[PROBLEM REQUIREMENTS]
Among these records, which lines include "parecem"? Copy them out.

***** THE DATA *****

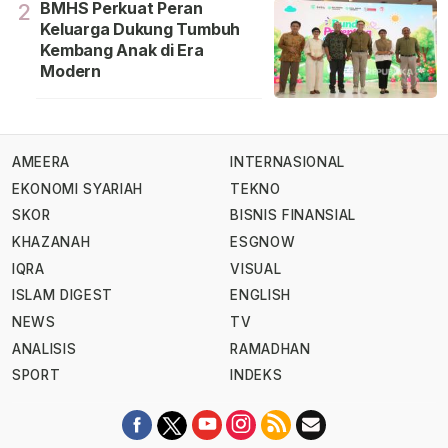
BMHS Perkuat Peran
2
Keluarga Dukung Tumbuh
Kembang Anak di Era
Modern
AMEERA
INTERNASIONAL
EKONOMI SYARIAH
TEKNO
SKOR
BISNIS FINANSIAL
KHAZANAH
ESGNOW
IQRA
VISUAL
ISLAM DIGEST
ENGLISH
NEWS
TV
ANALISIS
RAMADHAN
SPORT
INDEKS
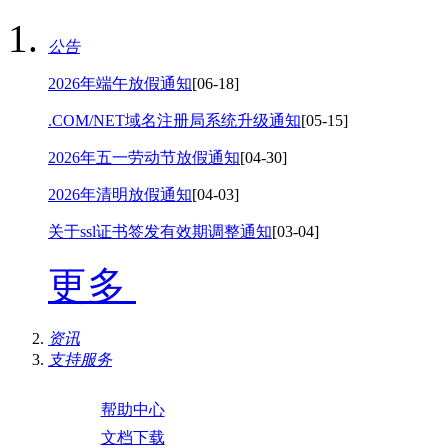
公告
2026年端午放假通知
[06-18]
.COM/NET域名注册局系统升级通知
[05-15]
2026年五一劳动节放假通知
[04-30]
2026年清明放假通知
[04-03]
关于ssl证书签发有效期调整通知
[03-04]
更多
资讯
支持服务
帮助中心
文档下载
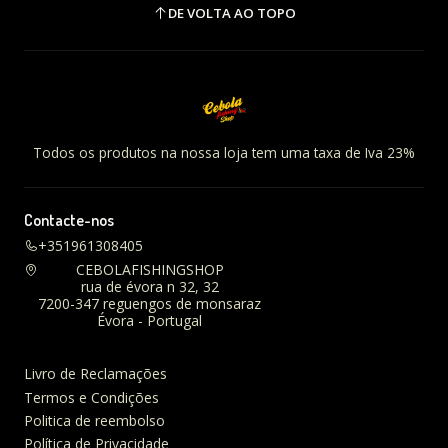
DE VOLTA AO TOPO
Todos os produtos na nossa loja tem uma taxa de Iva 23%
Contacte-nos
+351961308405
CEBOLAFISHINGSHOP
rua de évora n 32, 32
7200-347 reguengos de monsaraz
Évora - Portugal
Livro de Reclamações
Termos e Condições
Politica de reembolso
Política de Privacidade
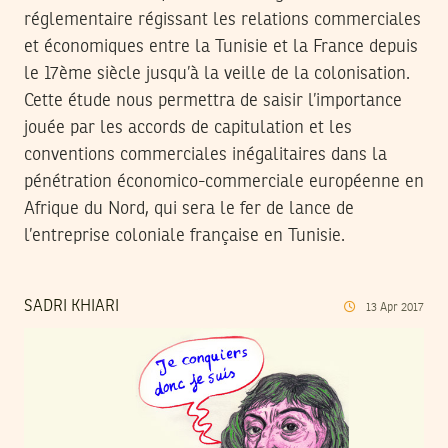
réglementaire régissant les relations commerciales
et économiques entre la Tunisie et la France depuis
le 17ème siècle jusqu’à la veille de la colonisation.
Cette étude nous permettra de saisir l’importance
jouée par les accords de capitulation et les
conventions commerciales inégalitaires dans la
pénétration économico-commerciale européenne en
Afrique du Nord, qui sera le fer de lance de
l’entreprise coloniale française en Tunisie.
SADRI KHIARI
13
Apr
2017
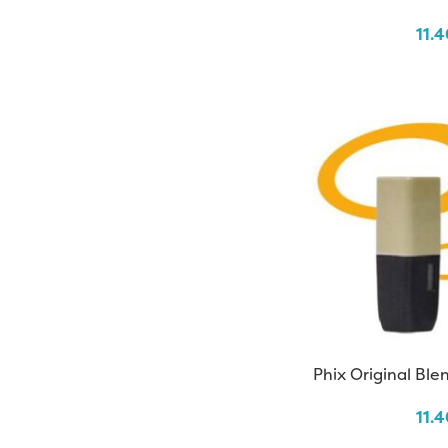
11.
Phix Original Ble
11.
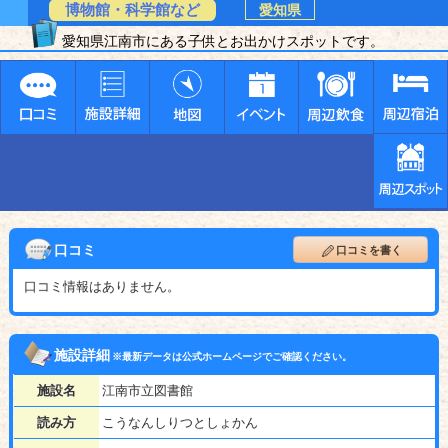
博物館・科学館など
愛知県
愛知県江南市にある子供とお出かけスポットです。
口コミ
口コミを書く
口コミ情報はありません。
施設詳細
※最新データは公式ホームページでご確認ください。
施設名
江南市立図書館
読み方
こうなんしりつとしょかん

*****
***** THE DATA *****

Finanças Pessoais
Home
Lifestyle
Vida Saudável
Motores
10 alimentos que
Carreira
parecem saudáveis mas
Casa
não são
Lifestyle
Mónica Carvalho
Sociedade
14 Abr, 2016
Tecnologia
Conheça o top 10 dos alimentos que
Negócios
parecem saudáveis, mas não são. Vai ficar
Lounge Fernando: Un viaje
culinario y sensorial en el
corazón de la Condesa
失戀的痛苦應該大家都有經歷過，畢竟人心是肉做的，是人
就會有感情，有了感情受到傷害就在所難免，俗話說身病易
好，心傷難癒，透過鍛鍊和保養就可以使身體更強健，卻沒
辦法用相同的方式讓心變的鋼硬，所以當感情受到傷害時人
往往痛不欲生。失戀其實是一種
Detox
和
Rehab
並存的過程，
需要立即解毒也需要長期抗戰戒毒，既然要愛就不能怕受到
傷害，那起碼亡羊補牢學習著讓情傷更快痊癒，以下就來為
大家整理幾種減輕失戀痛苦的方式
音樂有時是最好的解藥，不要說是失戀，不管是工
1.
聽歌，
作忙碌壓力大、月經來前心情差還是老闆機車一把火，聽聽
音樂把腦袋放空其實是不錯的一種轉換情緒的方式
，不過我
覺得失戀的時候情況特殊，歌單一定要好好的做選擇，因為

*****

[ANSWER TO THIS EXERCISE]
parecem saudáveis mas
parecem saudáveis, mas não são. Vai ficar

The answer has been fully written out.